Following the discovery of the body, the owner of the Australian Wine Saloon, Colin Campbell Ross, was charged with her rape and murder. The case against him was based on the evidence of two witnesses, plus some strands of red hair, apparently from Tirtschke's head, which provided a vital connection between Ross and the murder. Ross protested his innocence but was hanged. Ross's lawyer Thomas Brennan was convinced of his client's innocence and tried in vain to have the case appealed all the way to the Privy Council. Brennan would later go on to become an Australian senator.
The two witnesses were later considered by many to be unreliable, both having had a motive to lie. The only credible piece of evidence was the red hair that connected Ross to the case.
Ross could account for his movements at the time Tirtschke disappeared, and later that night, when her body was dumped in Gun Alley. With nothing to hide, Ross had told detectives who interviewed him that a little girl matching Tirtschke's description had passed his saloon, but that this was his only connection with the victim.
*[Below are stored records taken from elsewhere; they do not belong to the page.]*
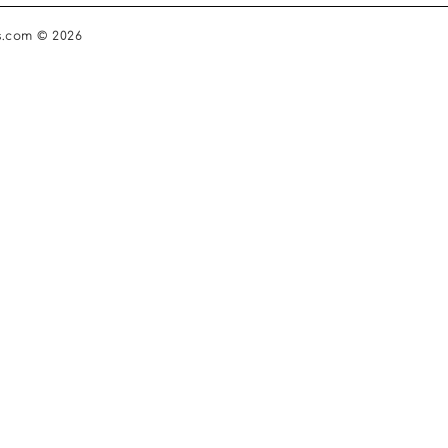
s.com © 2026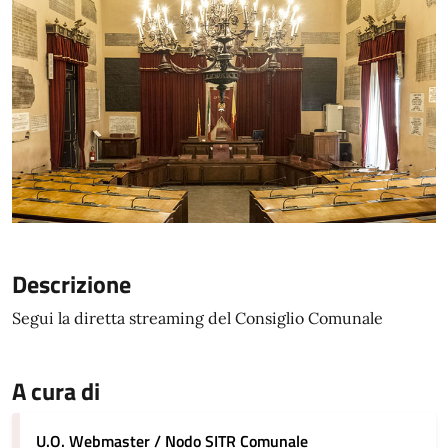
Descrizione
Segui la diretta streaming del Consiglio Comunale
A cura di
U.O. Webmaster / Nodo SITR Comunale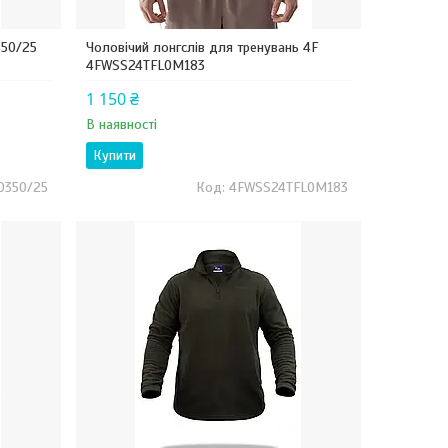
350/25
Чоловічий лонгслів для тренувань 4F
4FWSS24TFLOM183
1 150 ₴
В наявності
Купити
0350/25
4FWSS24TFLOM183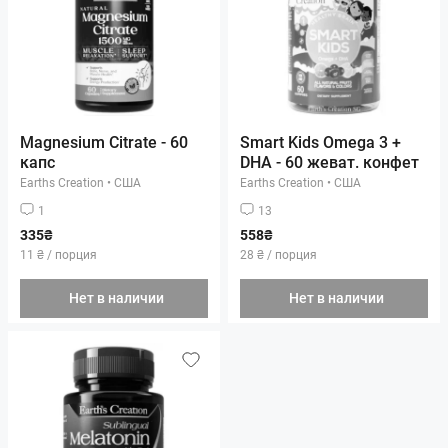
Magnesium Citrate - 60
Smart Kids Omega 3 +
капс
DHA - 60 жеват. конфет
Earths Creation
•
США
Earths Creation
•
США
1
13
335₴
558₴
11 ₴ / порция
28 ₴ / порция
Нет в наличии
Нет в наличии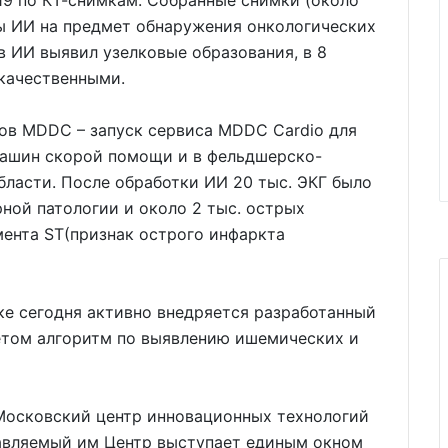
19 по КТ-снимкам. Собранные снимки (около
ы ИИ на предмет обнаружения онкологических
ов ИИ выявил узелковые образования, в 8
окачественными.
ов MDDC – запуск сервиса MDDC Cardio для
машин скорой помощи и в фельдшерско-
ласти. После обработки ИИ 20 тыс. ЭКГ было
рной патологии и около 2 тыс. острых
ента ST(признак острого инфаркта
ке сегодня активно внедряется разработанный
етом алгоритм по выявлению ишемических и
Московский центр инновационных технологий
лавляемый им Центр выступает единым окном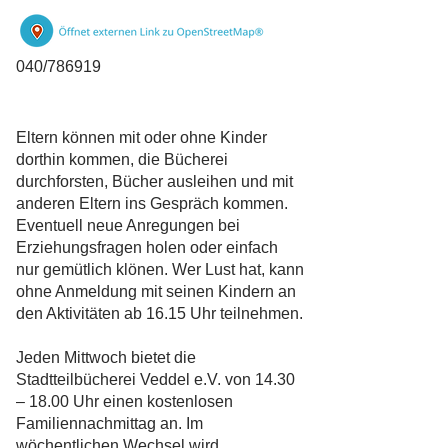
040/786919
Eltern können mit oder ohne Kinder
dorthin kommen, die Bücherei
durchforsten, Bücher ausleihen und mit
anderen Eltern ins Gespräch kommen.
Eventuell neue Anregungen bei
Erziehungsfragen holen oder einfach
nur gemütlich klönen. Wer Lust hat, kann
ohne Anmeldung mit seinen Kindern an
den Aktivitäten ab 16.15 Uhr teilnehmen.
Jeden Mittwoch bietet die
Stadtteilbücherei Veddel e.V. von 14.30
– 18.00 Uhr einen kostenlosen
Familiennachmittag an. Im
wöchentlichen Wechsel wird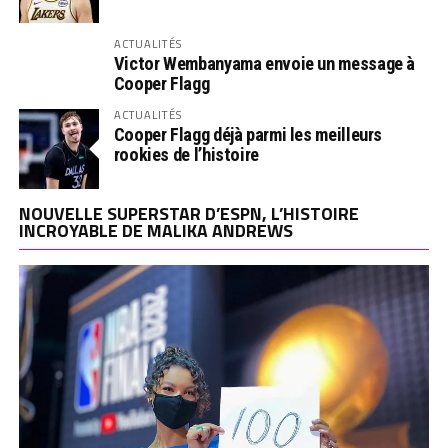
ACTUALITÉS
Victor Wembanyama envoie un message à
Cooper Flagg
ACTUALITÉS
Cooper Flagg déjà parmi les meilleurs
rookies de l’histoire
NOUVELLE SUPERSTAR D’ESPN, L’HISTOIRE
INCROYABLE DE MALIKA ANDREWS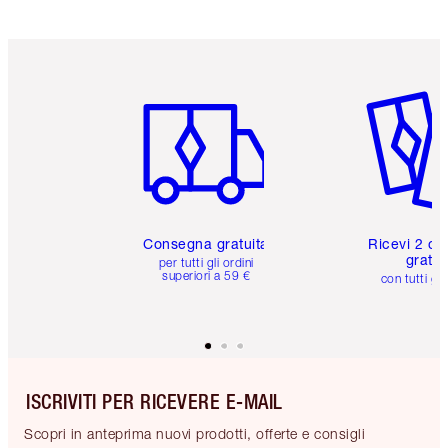
Articolo 1 di 6
Articolo
Consegna gratuita
Ricevi 2 ca
gratuit
per tutti gli ordini
superiori a 59 €
con tutti gli
ISCRIVITI PER RICEVERE E-MAIL
Scopri in anteprima nuovi prodotti, offerte e consigli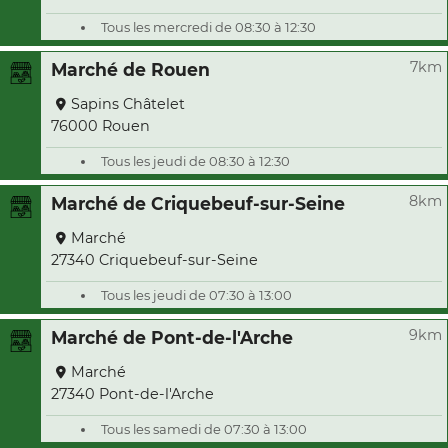
Tous les mercredi de 08:30 à 12:30
7km
Marché de Rouen
Sapins Châtelet
76000 Rouen
Tous les jeudi de 08:30 à 12:30
8km
Marché de Criquebeuf-sur-Seine
Marché
27340 Criquebeuf-sur-Seine
Tous les jeudi de 07:30 à 13:00
9km
Marché de Pont-de-l'Arche
Marché
27340 Pont-de-l'Arche
Tous les samedi de 07:30 à 13:00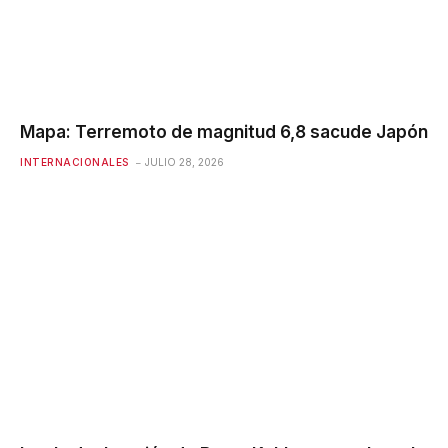
Mapa: Terremoto de magnitud 6,8 ​​sacude Japón
INTERNACIONALES
JULIO 28, 2026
More reliable forensic examinations in the 1990s disproved the red hair connection and showed that Ross was probably innocent. Ross was granted a pardon on 22 May 2008, the date on which the Victorian governor, as the Queen's representative, signed it. The pardon was announced publicly on 27 May 2008. It is the first – and to date only – pardon for a judicially executed person in Australia. In the book which led to Ross's pardon, author Kevin Morgan revealed for the first time the evidence missed by the police in their original investigation and identified by name Tirtschke's probable killer.

In popular culture

The Gun Alley Murder is depicted in 1982's Squizzy Taylor, a film about the eponymous Melbourne gangster. The film portrays Taylor assisting the authorities with the case by intimidating supposed witnesses into revealing what they know about Ross.